REACTIONS OF NORMAL AND TUBERCULOUS ANIMALS TO TUBERCULO-PROTEIN AND TUBERCULO-PHOSPHATIDE

Kenneth C Smithburn 1, Florence R Sabin 1
PMCID: PMC2133702  PMID: 19870808

Abstract

Prior observations on the cellular reactions to tuberculo-phosphatide are confirmed and compared with reactions induced by this material in tuberculous animals. In the latter the response is accelerated and augmented and simulates the Koch phenomenon. Tuberculo-protein produces no macroscopic reaction in normal animals. The microscopic reaction of neutrophiles and monocytes regresses in less than a week. The same material in tuberculous animals causes a response characterized by more or less hemorrhage and necrosis, tissue degeneration, and infiltration of neutrophiles and monocytes.

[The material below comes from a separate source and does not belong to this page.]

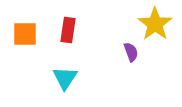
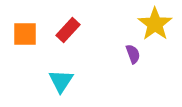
red rectangle: rotated 35 degrees clockwise
purple semicircle: moved 2 px right, 2 px down
cyan triangle: moved 4 px left, 3 px down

Late in the reaction there may be a few epithelioid cells and foreign body giant cells. Preparations of tuberculo-phosphatide which contain no tubercle bacilli, or only a few, induce the typical cellular response but do not induce hypersensitiveness to tuberculin. Repeated intradermal skin-test injections of tuberculo-protein MA-100 in normal guinea pigs may be followed by a mild hypersensitiveness to subsequent injections.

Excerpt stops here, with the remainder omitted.